**Saved data entries:**
»»

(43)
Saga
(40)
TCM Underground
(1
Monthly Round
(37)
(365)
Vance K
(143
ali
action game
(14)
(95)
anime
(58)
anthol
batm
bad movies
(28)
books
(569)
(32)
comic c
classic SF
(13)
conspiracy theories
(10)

««

**What is expected:** Word for word, retype each record.

**Response box:**
(43)
Saga
(40)
TCM Underground
(1
Monthly Round
(37)
(365)
Vance K
(143
ali
action game
(14)
(95)
anime
(58)
anthol
batm
bad movies
(28)
books
(569)
(32)
comic c
classic SF
(13)
conspiracy theories
(10)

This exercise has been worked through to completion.